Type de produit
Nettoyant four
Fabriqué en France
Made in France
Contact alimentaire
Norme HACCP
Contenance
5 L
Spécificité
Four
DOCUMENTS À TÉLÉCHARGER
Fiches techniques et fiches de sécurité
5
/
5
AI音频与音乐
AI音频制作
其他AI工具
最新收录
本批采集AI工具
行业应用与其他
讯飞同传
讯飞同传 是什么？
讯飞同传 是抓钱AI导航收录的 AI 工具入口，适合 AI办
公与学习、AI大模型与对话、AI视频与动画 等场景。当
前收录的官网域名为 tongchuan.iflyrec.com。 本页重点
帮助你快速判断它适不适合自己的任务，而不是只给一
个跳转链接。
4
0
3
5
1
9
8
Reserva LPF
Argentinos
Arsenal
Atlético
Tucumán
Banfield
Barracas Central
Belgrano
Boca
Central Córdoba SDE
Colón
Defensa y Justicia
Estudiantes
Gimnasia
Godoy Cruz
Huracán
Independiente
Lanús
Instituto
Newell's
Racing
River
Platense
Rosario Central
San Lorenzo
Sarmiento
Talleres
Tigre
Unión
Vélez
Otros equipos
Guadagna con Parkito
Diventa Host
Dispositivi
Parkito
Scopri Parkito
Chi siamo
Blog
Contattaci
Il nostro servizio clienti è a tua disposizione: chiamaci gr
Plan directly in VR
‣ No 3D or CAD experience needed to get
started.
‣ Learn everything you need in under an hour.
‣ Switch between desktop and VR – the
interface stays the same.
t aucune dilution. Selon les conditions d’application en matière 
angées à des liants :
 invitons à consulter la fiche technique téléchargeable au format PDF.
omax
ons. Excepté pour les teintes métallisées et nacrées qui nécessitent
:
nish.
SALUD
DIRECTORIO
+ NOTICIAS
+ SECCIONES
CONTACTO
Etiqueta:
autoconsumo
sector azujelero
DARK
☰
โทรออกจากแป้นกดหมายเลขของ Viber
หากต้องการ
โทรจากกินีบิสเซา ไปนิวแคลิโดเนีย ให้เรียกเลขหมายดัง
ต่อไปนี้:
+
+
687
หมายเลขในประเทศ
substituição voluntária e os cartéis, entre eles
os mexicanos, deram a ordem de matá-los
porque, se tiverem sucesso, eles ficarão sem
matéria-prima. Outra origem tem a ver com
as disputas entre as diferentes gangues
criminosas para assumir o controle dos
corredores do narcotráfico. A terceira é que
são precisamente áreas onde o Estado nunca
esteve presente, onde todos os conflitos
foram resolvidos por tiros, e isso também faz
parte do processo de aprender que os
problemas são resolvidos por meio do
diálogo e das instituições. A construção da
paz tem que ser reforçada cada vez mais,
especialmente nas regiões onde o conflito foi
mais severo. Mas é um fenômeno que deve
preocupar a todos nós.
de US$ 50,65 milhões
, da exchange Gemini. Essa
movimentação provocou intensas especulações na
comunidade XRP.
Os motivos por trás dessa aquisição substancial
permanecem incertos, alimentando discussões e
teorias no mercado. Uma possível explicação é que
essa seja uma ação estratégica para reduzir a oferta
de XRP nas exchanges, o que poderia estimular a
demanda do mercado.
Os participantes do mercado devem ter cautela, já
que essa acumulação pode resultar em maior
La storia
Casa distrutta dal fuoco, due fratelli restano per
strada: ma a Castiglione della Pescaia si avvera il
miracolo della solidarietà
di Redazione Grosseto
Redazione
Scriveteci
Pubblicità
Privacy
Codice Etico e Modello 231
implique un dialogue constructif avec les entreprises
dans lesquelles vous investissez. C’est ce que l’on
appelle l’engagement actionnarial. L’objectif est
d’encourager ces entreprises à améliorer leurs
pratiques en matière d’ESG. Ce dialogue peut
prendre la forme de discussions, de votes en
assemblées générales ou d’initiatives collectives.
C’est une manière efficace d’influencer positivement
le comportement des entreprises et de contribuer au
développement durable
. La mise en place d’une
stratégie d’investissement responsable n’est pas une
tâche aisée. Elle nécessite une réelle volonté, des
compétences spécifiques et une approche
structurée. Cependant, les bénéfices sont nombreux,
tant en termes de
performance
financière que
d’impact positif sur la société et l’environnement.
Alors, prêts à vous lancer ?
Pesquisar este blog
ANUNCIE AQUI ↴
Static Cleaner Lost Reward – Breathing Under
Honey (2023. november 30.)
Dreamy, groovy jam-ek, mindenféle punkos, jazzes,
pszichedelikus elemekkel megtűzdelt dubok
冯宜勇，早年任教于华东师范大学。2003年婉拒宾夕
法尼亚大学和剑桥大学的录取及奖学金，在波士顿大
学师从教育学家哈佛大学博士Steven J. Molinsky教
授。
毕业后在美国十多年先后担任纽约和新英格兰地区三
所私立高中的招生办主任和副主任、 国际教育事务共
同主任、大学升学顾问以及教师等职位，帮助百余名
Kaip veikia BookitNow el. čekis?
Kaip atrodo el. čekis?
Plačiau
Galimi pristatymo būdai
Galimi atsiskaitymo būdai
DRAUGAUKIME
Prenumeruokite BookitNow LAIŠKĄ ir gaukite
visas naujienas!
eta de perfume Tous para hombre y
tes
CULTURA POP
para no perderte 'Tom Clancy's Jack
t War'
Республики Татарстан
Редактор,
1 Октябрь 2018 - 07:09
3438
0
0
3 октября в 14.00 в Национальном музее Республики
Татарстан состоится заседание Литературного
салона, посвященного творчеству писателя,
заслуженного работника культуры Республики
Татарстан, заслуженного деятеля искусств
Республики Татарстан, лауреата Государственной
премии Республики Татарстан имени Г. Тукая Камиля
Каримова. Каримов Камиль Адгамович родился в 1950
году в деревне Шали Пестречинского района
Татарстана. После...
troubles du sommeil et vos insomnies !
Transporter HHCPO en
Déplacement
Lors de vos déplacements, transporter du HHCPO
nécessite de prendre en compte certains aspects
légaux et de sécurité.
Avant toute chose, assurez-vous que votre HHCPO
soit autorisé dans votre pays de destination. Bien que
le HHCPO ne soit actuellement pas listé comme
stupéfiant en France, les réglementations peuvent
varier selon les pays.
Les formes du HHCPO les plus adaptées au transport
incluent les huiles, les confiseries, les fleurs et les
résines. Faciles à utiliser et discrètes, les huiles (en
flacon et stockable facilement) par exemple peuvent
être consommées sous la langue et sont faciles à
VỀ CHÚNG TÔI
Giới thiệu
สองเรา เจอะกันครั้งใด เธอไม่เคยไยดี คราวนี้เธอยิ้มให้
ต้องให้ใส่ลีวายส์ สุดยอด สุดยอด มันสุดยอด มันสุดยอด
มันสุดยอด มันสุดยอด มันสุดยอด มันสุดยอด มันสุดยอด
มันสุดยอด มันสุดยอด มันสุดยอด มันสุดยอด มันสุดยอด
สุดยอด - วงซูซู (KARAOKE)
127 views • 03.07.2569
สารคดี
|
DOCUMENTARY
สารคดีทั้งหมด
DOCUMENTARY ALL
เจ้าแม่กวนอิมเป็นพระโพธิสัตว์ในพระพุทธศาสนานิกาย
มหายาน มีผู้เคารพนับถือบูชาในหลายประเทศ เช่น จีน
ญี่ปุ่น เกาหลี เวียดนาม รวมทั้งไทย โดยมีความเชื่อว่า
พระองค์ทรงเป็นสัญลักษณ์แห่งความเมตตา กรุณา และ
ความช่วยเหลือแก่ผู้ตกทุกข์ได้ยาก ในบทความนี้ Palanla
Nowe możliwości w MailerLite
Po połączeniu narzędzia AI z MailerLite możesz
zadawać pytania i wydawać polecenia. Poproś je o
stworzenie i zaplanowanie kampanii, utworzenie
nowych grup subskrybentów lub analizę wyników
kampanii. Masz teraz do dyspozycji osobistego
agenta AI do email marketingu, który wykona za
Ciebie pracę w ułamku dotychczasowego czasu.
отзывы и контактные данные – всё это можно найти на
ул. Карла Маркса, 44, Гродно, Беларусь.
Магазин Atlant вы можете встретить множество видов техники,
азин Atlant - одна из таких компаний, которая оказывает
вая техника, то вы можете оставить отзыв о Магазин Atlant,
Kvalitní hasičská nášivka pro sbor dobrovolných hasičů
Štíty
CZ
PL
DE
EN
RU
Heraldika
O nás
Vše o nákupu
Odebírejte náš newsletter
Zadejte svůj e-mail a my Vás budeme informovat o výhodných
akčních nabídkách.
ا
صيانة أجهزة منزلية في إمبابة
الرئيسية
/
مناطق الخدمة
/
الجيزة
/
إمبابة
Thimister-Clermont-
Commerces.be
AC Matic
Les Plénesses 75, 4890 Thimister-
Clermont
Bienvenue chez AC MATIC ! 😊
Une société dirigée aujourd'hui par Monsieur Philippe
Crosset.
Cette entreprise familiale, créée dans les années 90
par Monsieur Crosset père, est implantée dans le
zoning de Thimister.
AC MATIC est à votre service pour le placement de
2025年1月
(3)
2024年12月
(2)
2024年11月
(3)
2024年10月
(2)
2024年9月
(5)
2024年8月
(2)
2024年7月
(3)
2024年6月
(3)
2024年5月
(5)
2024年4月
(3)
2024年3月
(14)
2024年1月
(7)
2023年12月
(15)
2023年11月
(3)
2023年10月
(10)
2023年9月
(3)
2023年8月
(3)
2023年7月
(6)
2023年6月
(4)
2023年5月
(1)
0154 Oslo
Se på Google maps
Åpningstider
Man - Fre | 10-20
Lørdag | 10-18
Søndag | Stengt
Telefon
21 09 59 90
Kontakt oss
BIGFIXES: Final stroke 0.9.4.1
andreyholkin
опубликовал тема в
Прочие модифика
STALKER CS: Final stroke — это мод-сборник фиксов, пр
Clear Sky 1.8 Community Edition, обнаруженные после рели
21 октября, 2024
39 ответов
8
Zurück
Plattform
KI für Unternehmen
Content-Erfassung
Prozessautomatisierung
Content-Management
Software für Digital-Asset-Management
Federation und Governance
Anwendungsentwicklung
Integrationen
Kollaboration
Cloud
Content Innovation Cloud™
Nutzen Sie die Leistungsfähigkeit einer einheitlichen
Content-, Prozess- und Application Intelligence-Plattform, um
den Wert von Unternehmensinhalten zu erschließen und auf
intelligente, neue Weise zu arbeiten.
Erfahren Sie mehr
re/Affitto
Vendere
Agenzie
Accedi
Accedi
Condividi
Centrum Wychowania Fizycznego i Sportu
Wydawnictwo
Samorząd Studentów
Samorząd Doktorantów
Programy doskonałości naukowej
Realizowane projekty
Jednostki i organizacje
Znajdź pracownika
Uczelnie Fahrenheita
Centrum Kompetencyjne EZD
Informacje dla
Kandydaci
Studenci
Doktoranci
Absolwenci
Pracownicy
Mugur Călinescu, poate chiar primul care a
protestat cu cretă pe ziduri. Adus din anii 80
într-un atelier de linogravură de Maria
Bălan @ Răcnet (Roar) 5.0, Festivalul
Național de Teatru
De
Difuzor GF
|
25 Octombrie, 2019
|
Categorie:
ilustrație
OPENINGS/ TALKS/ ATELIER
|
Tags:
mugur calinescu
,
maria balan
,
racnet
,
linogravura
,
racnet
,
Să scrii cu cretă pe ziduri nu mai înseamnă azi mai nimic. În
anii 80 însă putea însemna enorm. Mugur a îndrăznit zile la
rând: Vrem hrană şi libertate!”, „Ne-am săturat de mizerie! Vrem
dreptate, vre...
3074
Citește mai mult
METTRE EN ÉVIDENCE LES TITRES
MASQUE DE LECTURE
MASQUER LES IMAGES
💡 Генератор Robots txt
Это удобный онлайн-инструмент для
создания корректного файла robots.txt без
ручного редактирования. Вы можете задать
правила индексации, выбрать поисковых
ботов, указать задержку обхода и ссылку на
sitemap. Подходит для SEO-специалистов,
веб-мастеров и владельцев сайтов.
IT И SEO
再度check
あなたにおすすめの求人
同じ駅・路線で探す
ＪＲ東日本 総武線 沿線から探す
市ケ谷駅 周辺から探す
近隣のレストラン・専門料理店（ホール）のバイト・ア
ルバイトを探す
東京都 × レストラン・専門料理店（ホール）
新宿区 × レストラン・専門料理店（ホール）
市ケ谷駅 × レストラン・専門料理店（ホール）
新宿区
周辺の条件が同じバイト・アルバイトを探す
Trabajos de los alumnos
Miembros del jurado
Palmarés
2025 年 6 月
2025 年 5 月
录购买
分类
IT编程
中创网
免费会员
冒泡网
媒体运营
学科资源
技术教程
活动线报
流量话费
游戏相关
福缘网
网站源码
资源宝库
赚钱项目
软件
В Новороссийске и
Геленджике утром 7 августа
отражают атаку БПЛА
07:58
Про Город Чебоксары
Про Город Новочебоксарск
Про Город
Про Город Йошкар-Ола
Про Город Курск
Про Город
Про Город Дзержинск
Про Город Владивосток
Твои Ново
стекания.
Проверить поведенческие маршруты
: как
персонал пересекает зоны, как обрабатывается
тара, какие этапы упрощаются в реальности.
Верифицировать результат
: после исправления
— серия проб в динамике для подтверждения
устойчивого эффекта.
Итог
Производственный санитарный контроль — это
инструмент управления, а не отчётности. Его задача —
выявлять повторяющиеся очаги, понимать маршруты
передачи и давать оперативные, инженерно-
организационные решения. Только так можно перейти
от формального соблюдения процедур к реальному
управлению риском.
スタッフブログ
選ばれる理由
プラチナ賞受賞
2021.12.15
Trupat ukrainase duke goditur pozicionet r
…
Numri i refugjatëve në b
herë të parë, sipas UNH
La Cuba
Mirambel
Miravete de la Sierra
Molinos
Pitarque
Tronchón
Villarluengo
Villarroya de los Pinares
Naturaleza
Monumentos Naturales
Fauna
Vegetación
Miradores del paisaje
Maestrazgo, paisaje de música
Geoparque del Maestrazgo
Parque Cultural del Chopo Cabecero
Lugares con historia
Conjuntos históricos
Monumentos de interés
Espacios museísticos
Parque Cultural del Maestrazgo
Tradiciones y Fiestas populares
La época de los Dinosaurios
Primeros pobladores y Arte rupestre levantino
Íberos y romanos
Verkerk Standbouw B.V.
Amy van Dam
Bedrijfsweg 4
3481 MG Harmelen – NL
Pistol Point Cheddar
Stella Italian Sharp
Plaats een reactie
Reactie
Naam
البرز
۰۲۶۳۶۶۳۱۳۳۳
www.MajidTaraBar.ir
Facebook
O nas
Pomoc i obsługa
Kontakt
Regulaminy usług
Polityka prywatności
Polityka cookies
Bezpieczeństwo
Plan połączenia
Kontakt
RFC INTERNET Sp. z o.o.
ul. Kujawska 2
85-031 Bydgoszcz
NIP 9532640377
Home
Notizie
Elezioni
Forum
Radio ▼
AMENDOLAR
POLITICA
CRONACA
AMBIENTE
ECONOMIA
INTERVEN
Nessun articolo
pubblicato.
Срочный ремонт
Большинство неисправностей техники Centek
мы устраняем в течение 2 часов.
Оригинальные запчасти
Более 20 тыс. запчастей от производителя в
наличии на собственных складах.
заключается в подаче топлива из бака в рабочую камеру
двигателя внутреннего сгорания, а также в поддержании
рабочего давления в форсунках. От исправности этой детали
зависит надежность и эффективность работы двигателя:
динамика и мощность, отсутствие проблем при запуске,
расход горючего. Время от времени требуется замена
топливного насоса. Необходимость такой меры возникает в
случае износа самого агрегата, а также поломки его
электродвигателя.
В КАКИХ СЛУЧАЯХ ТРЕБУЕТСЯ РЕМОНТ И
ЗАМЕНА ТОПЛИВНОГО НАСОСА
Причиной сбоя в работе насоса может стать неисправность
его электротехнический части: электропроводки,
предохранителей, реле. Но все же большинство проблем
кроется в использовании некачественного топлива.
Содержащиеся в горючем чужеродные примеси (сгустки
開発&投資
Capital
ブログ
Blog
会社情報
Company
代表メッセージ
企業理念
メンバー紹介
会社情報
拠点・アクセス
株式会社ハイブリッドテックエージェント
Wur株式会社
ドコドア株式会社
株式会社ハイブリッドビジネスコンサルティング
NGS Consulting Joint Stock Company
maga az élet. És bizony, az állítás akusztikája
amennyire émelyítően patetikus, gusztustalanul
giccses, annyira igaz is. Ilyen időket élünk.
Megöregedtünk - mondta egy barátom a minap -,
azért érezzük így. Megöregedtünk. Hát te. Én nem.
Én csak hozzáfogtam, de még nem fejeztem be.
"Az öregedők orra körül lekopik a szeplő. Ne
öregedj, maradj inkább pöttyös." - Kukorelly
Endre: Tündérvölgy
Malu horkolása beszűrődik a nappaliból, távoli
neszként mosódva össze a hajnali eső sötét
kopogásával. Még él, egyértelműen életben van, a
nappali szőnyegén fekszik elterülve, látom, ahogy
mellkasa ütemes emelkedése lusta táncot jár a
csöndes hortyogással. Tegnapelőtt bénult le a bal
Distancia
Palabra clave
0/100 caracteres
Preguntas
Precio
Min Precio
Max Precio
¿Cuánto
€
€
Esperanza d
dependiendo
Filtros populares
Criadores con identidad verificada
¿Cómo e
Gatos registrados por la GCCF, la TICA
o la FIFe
◇ ◇ ◇ ◇ ◇ ◇ ◇
WHAT THE TASK ASKS ▸ Start with the line above that contains "as disputas entre as diferentes gangues" and end with the line that contains "essa seja uma". Write out those lines exactly, and only those.

SOLVED PROBLEM ▸
as disputas entre as diferentes gangues
criminosas para assumir o controle dos
corredores do narcotráfico. A terceira é que
são precisamente áreas onde o Estado nunca
esteve presente, onde todos os conflitos
foram resolvidos por tiros, e isso também faz
parte do processo de aprender que os
problemas são resolvidos por meio do
diálogo e das instituições. A construção da
paz tem que ser reforçada cada vez mais,
especialmente nas regiões onde o conflito foi
mais severo. Mas é um fenômeno que deve
preocupar a todos nós.
de US$ 50,65 milhões
, da exchange Gemini. Essa
movimentação provocou intensas especulações na
comunidade XRP.
Os motivos por trás dessa aquisição substancial
permanecem incertos, alimentando discussões e
teorias no mercado. Uma possível explicação é que
essa seja uma ação estratégica para reduzir a oferta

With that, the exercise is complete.